Isn't it good? Does leaked key mean that now owners of hardware will be able to read and modify the firmware, including IME, and check it for backdoors?
Such keys should be in the hands of users, not Intel.
replies(5):
Such keys should be in the hands of users, not Intel.
I agree that master private keys are bad security design, and we can and should do better. I'm just not willing to say that all past security value is retroactively nullified. That feels polemic more than realistic.
Real but temporary security -> This 2048 bit key you generated will be commercial grade protection until at least 2030. Sometime after that computers will be strong enough to brute force it. Do not store anything with this key that will still be highly sensitive in 7 years. It's possible the underlying algorithm is cracked, or a leap in quantum computers happen that will make the key obsolete sooner.
Security theater -> All software running on this chip must be signed with our master key. Please trust all software we sign with this key, and no malicious party will have access to it. You are not allowed to run arbitrary software on your hardware because it is not signed with our key.
In the first case, the security is real.
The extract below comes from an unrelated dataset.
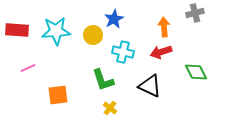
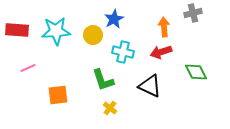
gray cross: moved 2 px left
You own the lock, you own the key, and you control the entire security process. In the second case, you neither own the lock, the key, and basically have limited access to your own hardware.
IT admins are thrilled to have limited access to their own hardware, as long as adversaries do too.
In corporate IT, the greatest fear is insider attacks, either knowing or because statistically some users will inevitably make mistakes. Secure boot is fantastic in this context, even if it feels like an unreasonably impingement to gamers / tech enthusiasts.